柄にもなく変な所で見栄をはって外国人が艶かしく宣伝する高級アイスを買う事にしたのだ。
「で、どこまでついてくるの? 奈津さん」
懐いた猫のように未楡の後ろを歩く奈津に、シャーっと威嚇した
久しぶりに顔を会わす彼女は、学校で出会う彼女より随分と大人っぽく見えて、少しだけ妬けた。
「未楡、少しだけ時間ある?」
「なぜ?」
奈津はそんな未楡を気にする事もなく。未楡と会えた事が嬉しいのか、今日は特別いい事があったのか時計を気にしながら聞くものだから、未楡は小首をかしげて疑問を投げてみた。
「あのさっ!」
大きな声をあげて未楡の前に回り込む奈津は、内緒話をする子供のように屈むよう催促した。
「わかったから待って……」
往来の妨げにならないように、真白なスカートに埃がつかないように屈むと、おもむろに手を窄めてから、
「悪いけど、日傘しまってくれる?」
太陽光のパワーがないと……などと週刊誌の雑誌の裏よろしくな独り言を漏らした。
奈津は目で、待ってね。と訴えている。
すると先ほど蟻殿達に施しを与えた場所が近い事に気付いた。まん丸い飴玉に沢山群がりまるで——
「未楡! 見て!」
激しく興奮した彼女の声につられ地面を見ると、
窄められた手の輪の影が考えられない事になっている。
影が欠けている!
いや、そうではない。彼女の手から作られている丸い光には、三日月の影ができているのだ。

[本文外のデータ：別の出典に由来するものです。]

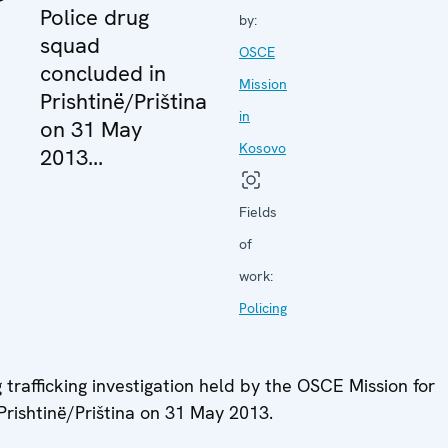
Police drug
by:
squad
OSCE
concluded in
Mission
Prishtinë/Priština
in
on 31 May
Kosovo
2013...
Fields
of
work:
Policing
trafficking investigation held by the OSCE Mission for
rishtinë/Priština on 31 May 2013.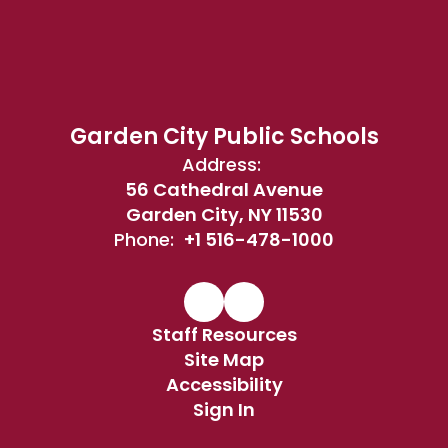
Garden City Public Schools
Address:
56 Cathedral Avenue
Garden City, NY 11530
Phone:
+1 516-478-1000
Staff Resources
Site Map
Accessibility
Sign In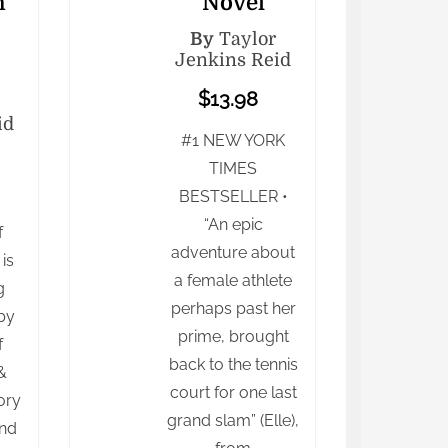
n
Novel
By
Taylor
Jenkins Reid
$13.98
id
#1 NEW YORK
TIMES
BESTSELLER •
“An epic
f
adventure about
is
a female athlete
g
perhaps past her
by
prime, brought
f
back to the tennis
&
court for one last
ory
grand slam” (Elle),
und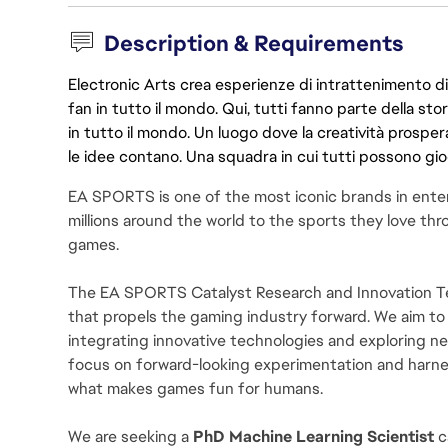
Description & Requirements
Electronic Arts crea esperienze di intrattenimento di 
fan in tutto il mondo. Qui, tutti fanno parte della st
in tutto il mondo. Un luogo dove la creatività prosp
le idee contano. Una squadra in cui tutti possono gio
EA SPORTS is one of the most iconic brands in ente
millions around the world to the sports they love thro
games.
The EA SPORTS Catalyst Research and Innovation Tea
that propels the gaming industry forward. We aim to
integrating innovative technologies and exploring 
focus on forward-looking experimentation and harn
what makes games fun for humans.
We are seeking a 
PhD Machine Learning Scientist 
c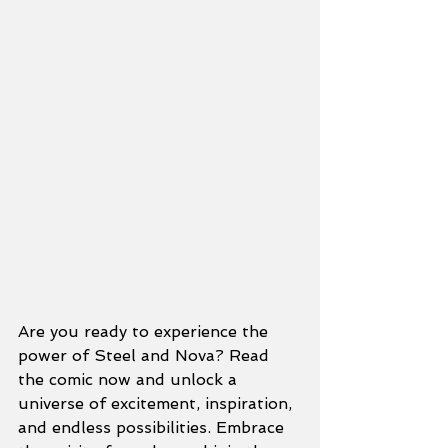
Are you ready to experience the 
power of Steel and Nova? Read 
the comic now and unlock a 
universe of excitement, inspiration, 
and endless possibilities. Embrace 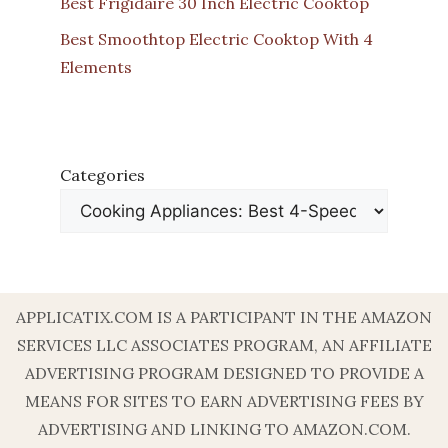
Best Frigidaire 30 Inch Electric Cooktop
Best Smoothtop Electric Cooktop With 4
Elements
Categories
APPLICATIX.COM IS A PARTICIPANT IN THE AMAZON
SERVICES LLC ASSOCIATES PROGRAM, AN AFFILIATE
ADVERTISING PROGRAM DESIGNED TO PROVIDE A
MEANS FOR SITES TO EARN ADVERTISING FEES BY
ADVERTISING AND LINKING TO AMAZON.COM.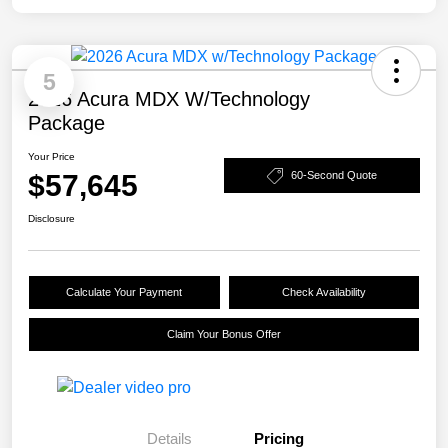
5
2026 Acura MDX W/Technology
Package
Your Price
$57,645
60-Second Quote
Disclosure
Calculate Your Payment
Check Availability
Claim Your Bonus Offer
Details
Pricing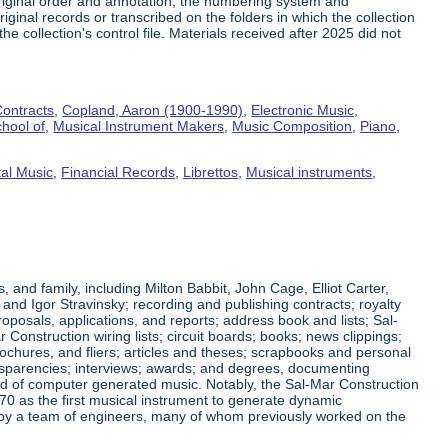
riginal order and annotation, the numbering system and
ginal records or transcribed on the folders in which the collection
e collection's control file. Materials received after 2025 did not
ontracts
,
Copland, Aaron (1900-1990)
,
Electronic Music
,
hool of
,
Musical Instrument Makers
,
Music Composition
,
Piano
,
al Music
,
Financial Records
,
Librettos
,
Musical instruments
,
nd family, including Milton Babbit, John Cage, Elliot Carter,
nd Igor Stravinsky; recording and publishing contracts; royalty
posals, applications, and reports; address book and lists; Sal-
nstruction wiring lists; circuit boards; books; news clippings;
ochures, and fliers; articles and theses; scrapbooks and personal
ansparencies; interviews; awards; and degrees, documenting
eld of computer generated music. Notably, the Sal-Mar Construction
70 as the first musical instrument to generate dynamic
ned by a team of engineers, many of whom previously worked on the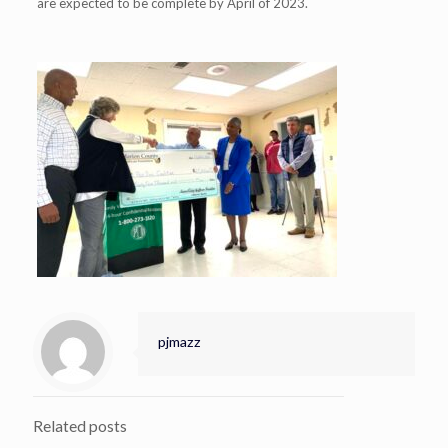
are expected to be complete by April of 2023.
pjmazz
Related posts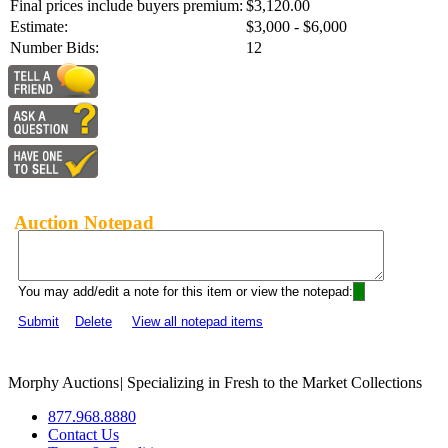
Final prices include buyers premium:
$3,120.00
Estimate:
$3,000 - $6,000
Number Bids:
12
Auction Notepad
You may add/edit a note for this item or view the notepad:
Submit
Delete
View all notepad items
Morphy Auctions
|
Specializing in Fresh to the Market Collections
877.968.8880
Contact Us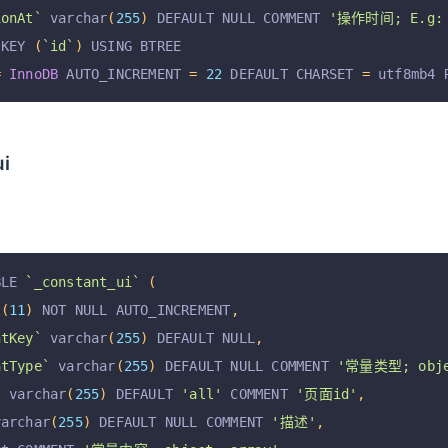
ionAt`
 varchar
(
255
)
 DEFAULT NULL COMMENT 
'操作时间; E.g: 2
 KEY 
(
`id`
)
 USING BTREE
=
InnoDB
 AUTO_INCREMENT 
=
22
 DEFAULT CHARSET 
=
 utf8mb4 
ui
BLE 
`_constant_ui`
(
t
(
11
)
 NOT NULL AUTO_INCREMENT
,
ntKey`
 varchar
(
255
)
 DEFAULT NULL
,
ntType`
 varchar
(
255
)
 DEFAULT NULL COMMENT 
'常量类型; obje
`
 varchar
(
255
)
 DEFAULT 
'all'
 COMMENT 
'页面id'
,
varchar
(
255
)
 DEFAULT NULL COMMENT 
'描述'
,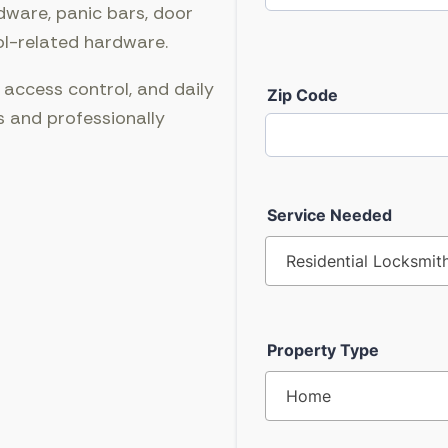
dware, panic bars, door
ol-related hardware.
 access control, and daily
s and professionally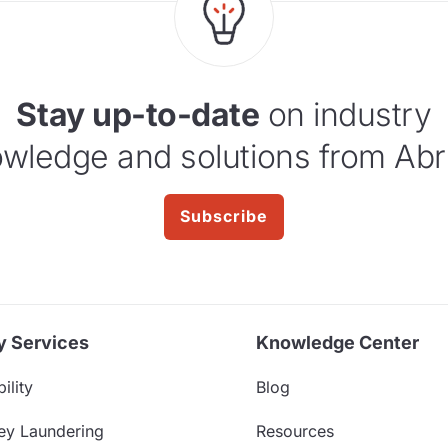
Stay up-to-date
on industry
wledge and solutions from Abr
Subscribe
y Services
Knowledge Center
ility
Blog
ey Laundering
Resources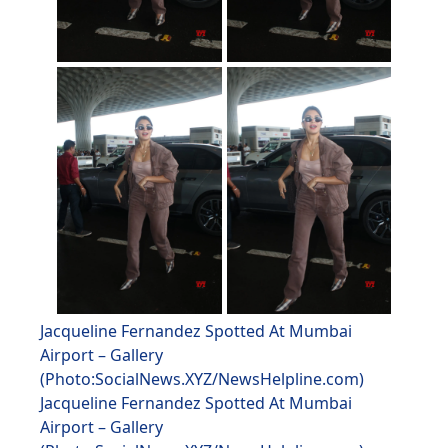
Jacqueline Fernandez Spotted At Mumbai
Airport – Gallery
(Photo:SocialNews.XYZ/NewsHelpline.com)
Jacqueline Fernandez Spotted At Mumbai
Airport – Gallery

奈津は満足げに頷く。蟻殿の近くをみると無数の三日月が見えていた。
「今日は部分日食なんだ♪ この日だけはとてもミステリアスなんだ。アイス解けるよ?」
奈津は言いたい事だけ言って、お姉さん未楡である事を思い出させてくれた。
待ちきれず玄関で待っていた妹は、走りにくいロング丈のスカートを翻し全力疾走で帰ってきた未楡に飛びつき小さな穴のあいた画用紙を見せた。